Researchers recently discovered mysterious lines of holes along the floor of the Atlantic Ocean and more than a mile and a half below sea level. And no one knows what caused them.
Scientists at the National Oceanic and Atmospheric Administration studying an underwater mountain range in the Mid-Atlantic using a remotely operated vehicle found more than a dozen seemingly organized lines of holes punched in the floor of the Atlantic Ocean. Photos from researchers posted on the government agency’s website show the dots of holes to appear to connect in nearly straight lines.
According to NOAA, the holes appear “almost human made” and “little piles of sediment around them suggest they had been excavated.” Attempts to peer into the holes and poke them with the vehicle’s tools were unsuccessful, and researchers were not able to determine if the holes were connected beneath the sediment.
The discovery was made during NOAA’s “Voyage to the Ridge 2022” — a series of three expeditions to explore and map deepwater areas of the Charlie-Gibbs Fracture Zone, Mid-Atlantic Ridge, and Azores Plateau. The ridge is the world’s longest mountain range, but because of its location beneath the surface of the ocean, it is still largely unexplored. It also sits along tectonic plates and experiences earthquakes frequently.

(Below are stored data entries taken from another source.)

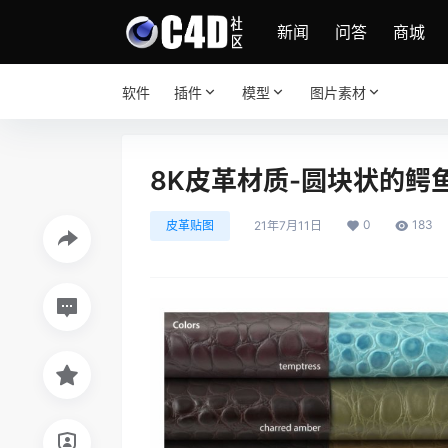
新闻
问答
商城
软件
插件
模型
图片素材
8K皮革材质-圆块状的鳄
0
183
皮革贴图
21年7月11日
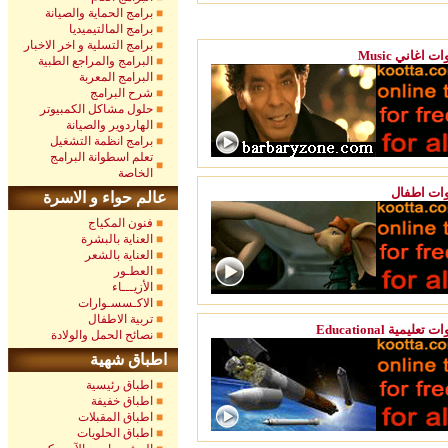
برامج الحماية والصيانة
برامج المالتيميديا
برامج التسلية و اخر الاخبار
M قنوات اغاني
البرامج والمراجع الطبية
البرامج المعربة
شرح البرامج
حلول مشاكل الكمبيوتر
الهاردوير والصيانة
برامج انظمة التشغيل
تعلم اسطوانة البرامج
الخاصة
ات اطفال
عالم حواء و الاسرة
فنون المكياج
العناية بالبشرة
العناية بالشعر
العطـور
الأزيـــاء
الاكـسسـوارات
تربية الاطفال
Educat قنوات تعليمية
نصائح الحمل والولادة
اطباق شهية
اطباق رئيسية
اطباق خفيفة
اطباق المقبلات
اطباق الحلويات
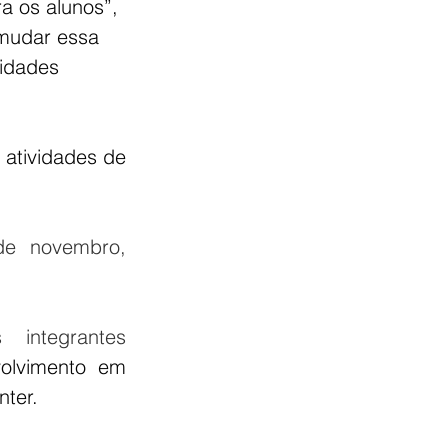
a os alunos”, 
 mudar essa 
idades 
atividades de 
de novembro, 
integrantes 
olvimento em 
ter.  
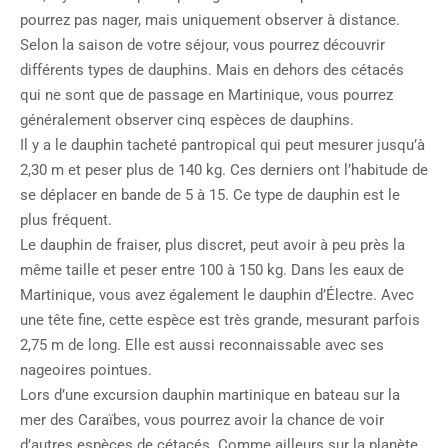
pourrez pas nager, mais uniquement observer à distance.
Selon la saison de votre séjour, vous pourrez découvrir
différents types de dauphins. Mais en dehors des cétacés
qui ne sont que de passage en Martinique, vous pourrez
généralement observer cinq espèces de dauphins.
Il y a le dauphin tacheté pantropical qui peut mesurer jusqu’à
2,30 m et peser plus de 140 kg. Ces derniers ont l’habitude de
se déplacer en bande de 5 à 15. Ce type de dauphin est le
plus fréquent.
Le dauphin de fraiser, plus discret, peut avoir à peu près la
même taille et peser entre 100 à 150 kg. Dans les eaux de
Martinique, vous avez également le dauphin d’Électre. Avec
une tête fine, cette espèce est très grande, mesurant parfois
2,75 m de long. Elle est aussi reconnaissable avec ses
nageoires pointues.
Lors d’une excursion dauphin martinique en bateau sur la
mer des Caraïbes, vous pourrez avoir la chance de voir
d’autres espèces de cétacés. Comme ailleurs sur la planète,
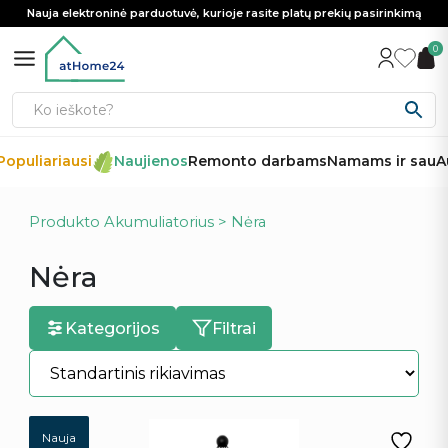
Nauja elektroninė parduotuvė, kurioje rasite platų prekių pasirinkimą
0
opuliariausi
Naujienos
Remonto darbams
Namams ir sau
Au
Produkto Akumuliatorius > Nėra
Nėra
Kategorijos
Filtrai
Nauja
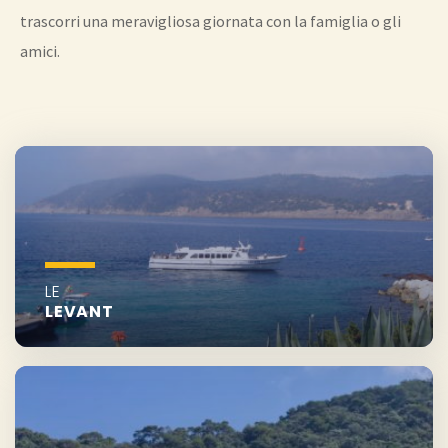
trascorri una meravigliosa giornata con la famiglia o gli
amici.
LE
LEVANT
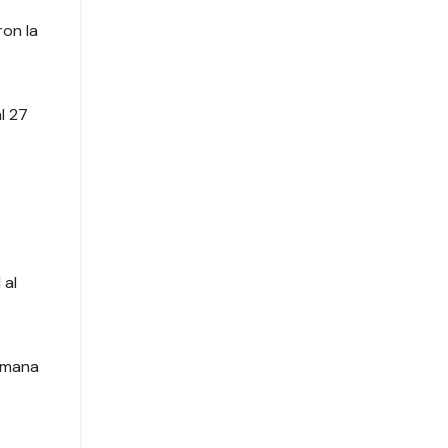
ron la
l 27
 al
semana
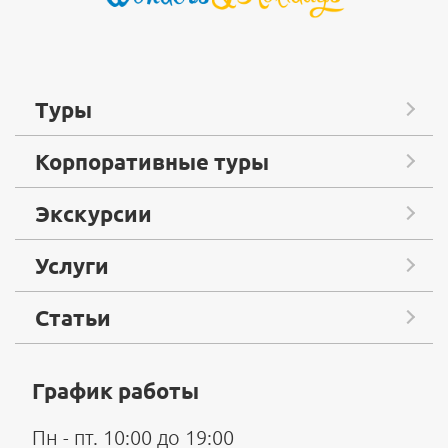
Туры
Корпоративные туры
Экскурсии
Услуги
Статьи
График работы
Пн - пт. 10:00 до 19:00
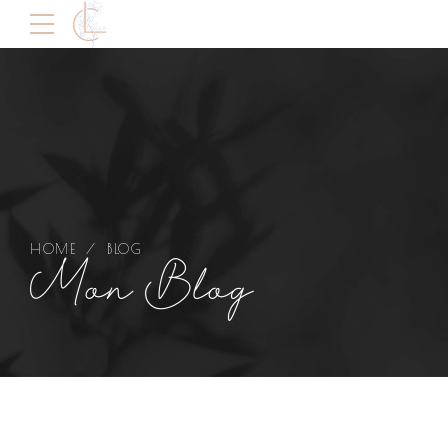
HOME
BLOG
Mon Blog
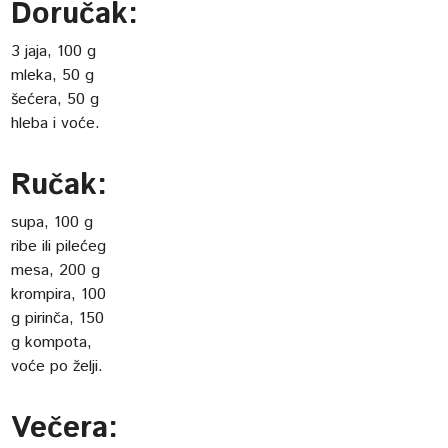
Doručak:
3 jaja, 100 g
mleka, 50 g
šećera, 50 g
hleba i voće.
Ručak:
supa, 100 g
ribe ili pilećeg
mesa, 200 g
krompira, 100
g pirinča, 150
g kompota,
voće po želji.
Večera:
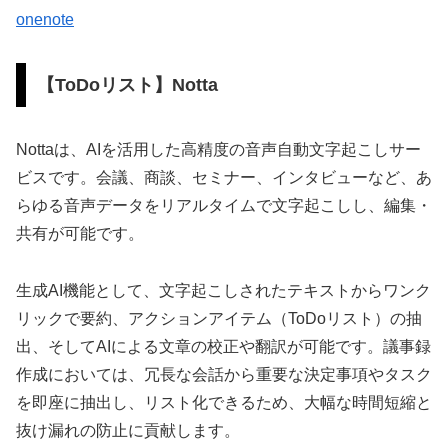
onenote
【ToDoリスト】Notta
Nottaは、AIを活用した高精度の音声自動文字起こしサー
ビスです。会議、商談、セミナー、インタビューなど、あ
らゆる音声データをリアルタイムで文字起こしし、編集・
共有が可能です。
生成AI機能として、文字起こしされたテキストからワンク
リックで要約、アクションアイテム（ToDoリスト）の抽
出、そしてAIによる文章の校正や翻訳が可能です。議事録
作成においては、冗長な会話から重要な決定事項やタスク
を即座に抽出し、リスト化できるため、大幅な時間短縮と
抜け漏れの防止に貢献します。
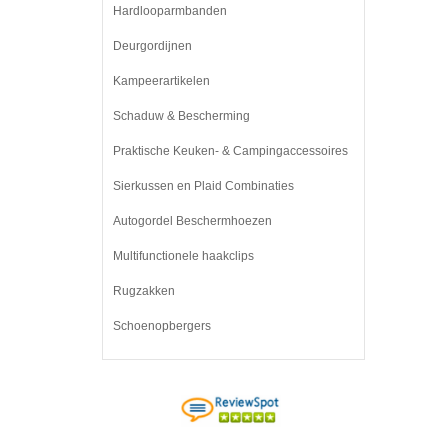
Hardlooparmbanden
Deurgordijnen
Kampeerartikelen
Schaduw & Bescherming
Praktische Keuken- & Campingaccessoires
Sierkussen en Plaid Combinaties
Autogordel Beschermhoezen
Multifunctionele haakclips
Rugzakken
Schoenopbergers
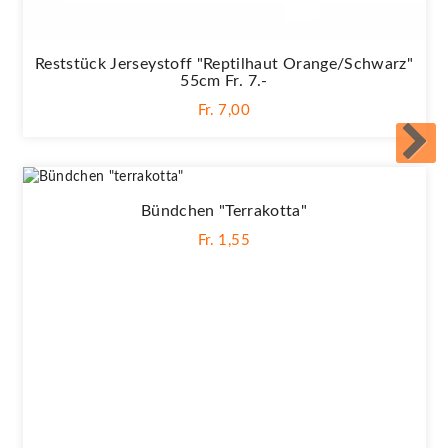
Reststück Jerseystoff "Reptilhaut Orange/schwarz"
55cm Fr. 7.-
Fr. 7,00
Bündchen "terrakotta"
Fr. 1,55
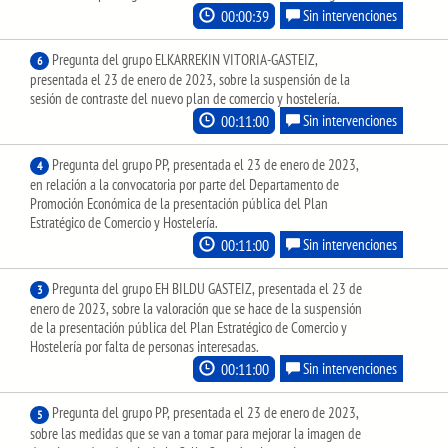
00:00:39
Sin intervenciones
Pregunta del grupo ELKARREKIN VITORIA-GASTEIZ,
6
presentada el 23 de enero de 2023, sobre la suspensión de la
sesión de contraste del nuevo plan de comercio y hostelería.
00:11:00
Sin intervenciones
Pregunta del grupo PP, presentada el 23 de enero de 2023,
4
en relación a la convocatoria por parte del Departamento de
Promoción Económica de la presentación pública del Plan
Estratégico de Comercio y Hostelería.
00:11:00
Sin intervenciones
Pregunta del grupo EH BILDU GASTEIZ, presentada el 23 de
3
enero de 2023, sobre la valoración que se hace de la suspensión
de la presentación pública del Plan Estratégico de Comercio y
Hostelería por falta de personas interesadas.
00:11:00
Sin intervenciones
Pregunta del grupo PP, presentada el 23 de enero de 2023,
5
sobre las medidas que se van a tomar para mejorar la imagen de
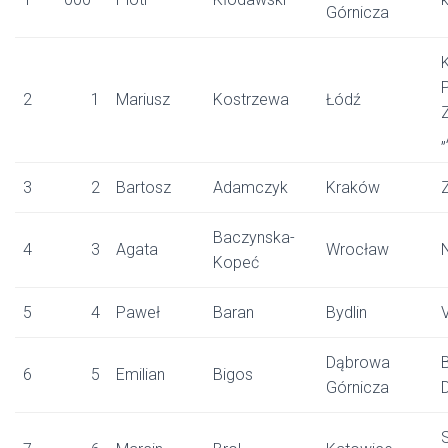
Górnicza
2
1
Mariusz
Kostrzewa
Łódź
3
2
Bartosz
Adamczyk
Kraków
Baczynska-
4
3
Agata
Wrocław
Kopeć
5
4
Paweł
Baran
Bydlin
Dąbrowa
6
5
Emilian
Bigos
Górnicza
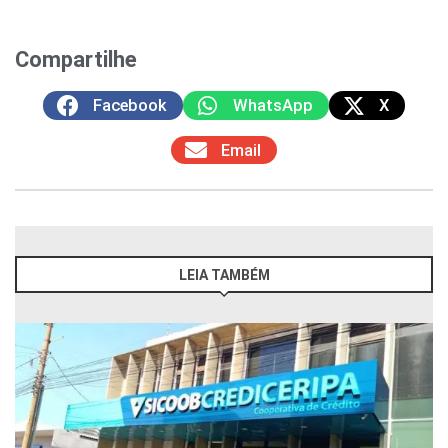
Compartilhe
Facebook
WhatsApp
X
Email
LEIA TAMBÉM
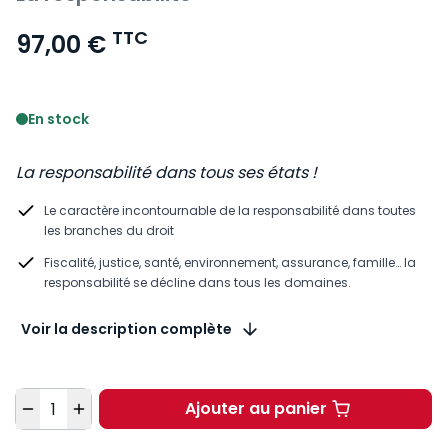
TTC
97,00 €
Voir le détail des avis
En stock
La responsabilité dans tous ses états !
Le caractère incontournable de la responsabilité dans toutes
les branches du droit
Fiscalité, justice, santé, environnement, assurance, famille… la
responsabilité se décline dans tous les domaines.
Voir la description complète
Quantité
Ajouter au panier
Justice et cassation 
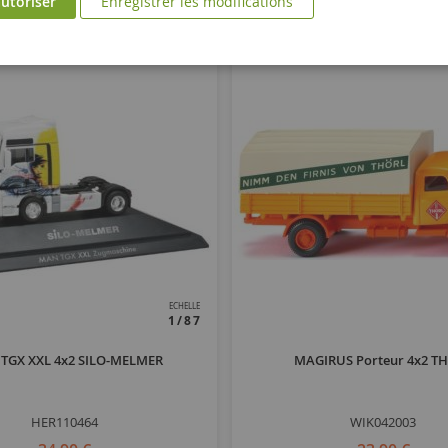
utoriser
Enregistrer les modifications
ECHELLE
1/87
TGX XXL 4x2 SILO-MELMER
MAGIRUS Porteur 4x2 T
HER110464
WIK042003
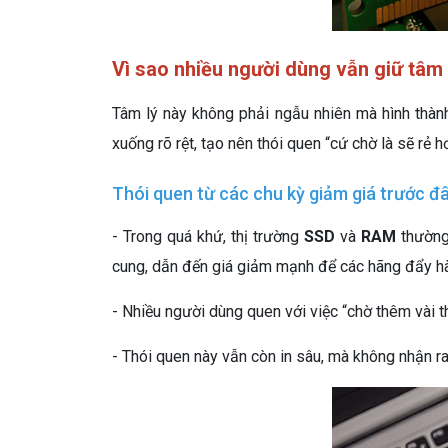
Vì sao nhiều người dùng vẫn giữ tâm
Tâm lý này không phải ngẫu nhiên mà hình thành
xuống rõ rệt, tạo nên thói quen “cứ chờ là sẽ rẻ h
Thói quen từ các chu kỳ giảm giá trước đ
- Trong quá khứ, thị trường
SSD
và
RAM
thường
cung, dẫn đến giá giảm mạnh để các hãng đẩy hà
- Nhiều người dùng quen với việc “chờ thêm vài 
- Thói quen này vẫn còn in sâu, mà không nhận ra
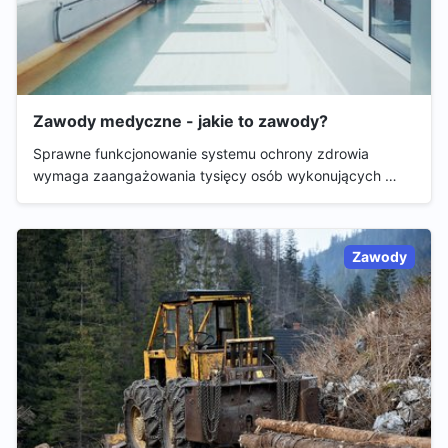
Zawody medyczne - jakie to zawody?
Sprawne funkcjonowanie systemu ochrony zdrowia
wymaga zaangażowania tysięcy osób wykonujących …
Zawody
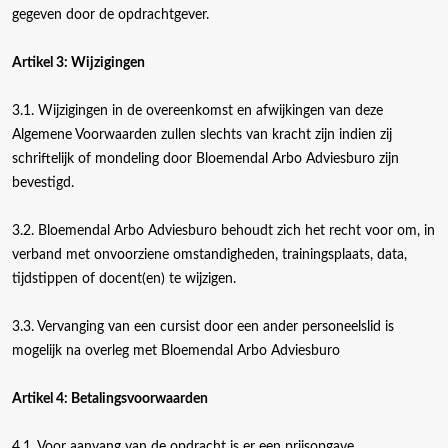
gegeven door de opdrachtgever.
Artikel 3: Wijzigingen
3.1. Wijzigingen in de overeenkomst en afwijkingen van deze
Algemene Voorwaarden zullen slechts van kracht zijn indien zij
schriftelijk of mondeling door Bloemendal Arbo Adviesburo zijn
bevestigd.
3.2. Bloemendal Arbo Adviesburo behoudt zich het recht voor om, in
verband met onvoorziene omstandigheden, trainingsplaats, data,
tijdstippen of docent(en) te wijzigen.
3.3. Vervanging van een cursist door een ander personeelslid is
mogelijk na overleg met Bloemendal Arbo Adviesburo
Artikel 4: Betalingsvoorwaarden
4.1. Voor aanvang van de opdracht is er een prijsopgave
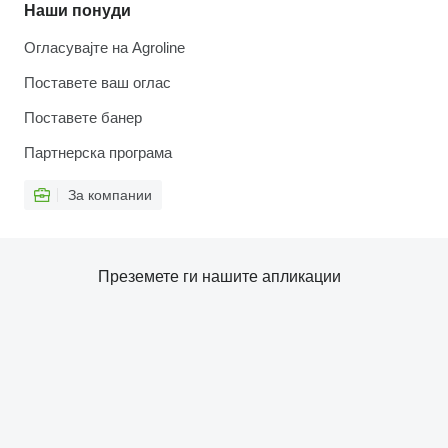
Наши понуди
Огласувајте на Agroline
Поставете ваш оглас
Поставете банер
Партнерска програма
За компании
Преземете ги нашите апликации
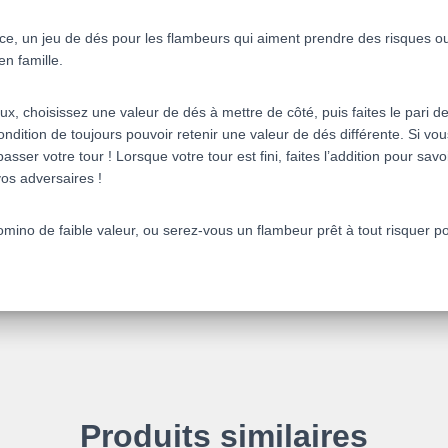
ce, un jeu de dés pour les flambeurs qui aiment prendre des risques ou
n famille.
aux, choisissez une valeur de dés à mettre de côté, puis faites le pari 
ndition de toujours pouvoir retenir une valeur de dés différente. Si vous
ser votre tour ! Lorsque votre tour est fini, faites l’addition pour sav
s adversaires !
omino
de faible valeur, ou serez-vous un flambeur prêt à tout risquer p
Produits similaires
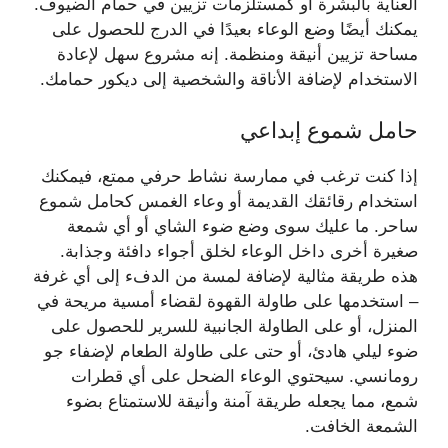
العناية بالبشرة أو كمستلزمات تزيين في حمام الضيوف.
يمكنك أيضًا وضع الوعاء بعيدًا في الدرج للحصول على
مساحة تزيين أنيقة ومنظمة. إنه مشروع سهل لإعادة
الاستخدام لإضافة الأناقة والشخصية إلى ديكور حمامك.
حامل شموع إبداعي
إذا كنت ترغب في ممارسة نشاط حرفي ممتع، فيمكنك
استخدام رقائقك القديمة أو وعاء الغمس كحامل شموع
ساحر. ما عليك سوى وضع ضوء الشاي أو أي شمعة
صغيرة أخرى داخل الوعاء لخلق أجواء دافئة وجذابة.
هذه طريقة مثالية لإضافة لمسة من الدفء إلى أي غرفة
– استخدمها على طاولة القهوة لقضاء أمسية مريحة في
المنزل، أو على الطاولة الجانبية للسرير للحصول على
ضوء ليلي هادئ، أو حتى على طاولة الطعام لإضفاء جو
رومانسي. سيحتوي الوعاء الضحل على أي قطرات
شمع، مما يجعله طريقة آمنة وأنيقة للاستمتاع بضوء
الشمعة الخافت.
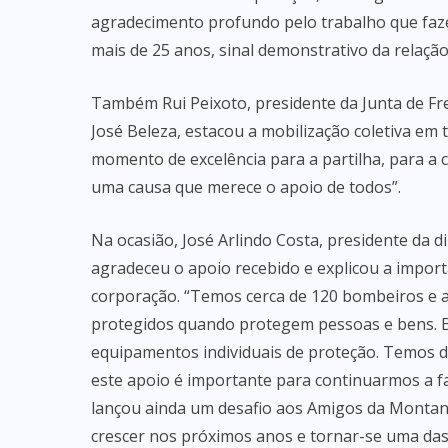
agradecimento profundo pelo trabalho que faze
mais de 25 anos, sinal demonstrativo da relaçã
Também Rui Peixoto, presidente da Junta de Fr
José Beleza, estacou a mobilização coletiva em 
momento de excelência para a partilha, para a
uma causa que merece o apoio de todos”.
Na ocasião, José Arlindo Costa, presidente da 
agradeceu o apoio recebido e explicou a importâ
corporação. “Temos cerca de 120 bombeiros e 
protegidos quando protegem pessoas e bens. E
equipamentos individuais de proteção. Temos 
este apoio é importante para continuarmos a f
lançou ainda um desafio aos Amigos da Montanh
crescer nos próximos anos e tornar-se uma das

NOAA said the recent discoveries were not the first time scientists had come across these hole-y mysteries. Back in July 2004, an expedition along the Mid-Atlantic Ridge found several sets of the same type of holes at about 1.3 miles below the surface.
The agency took to social media to ask for theories to the origins of the holes this week, writing, “Okay Facebookers, time to get out those scientist hats!”
Hypotheses ranged from “aliens to an unknown crab species to gas rising up from below the seafloor.”
For now, the sea floor perforations — much like other strange phenomena the government studies — remain a mystery.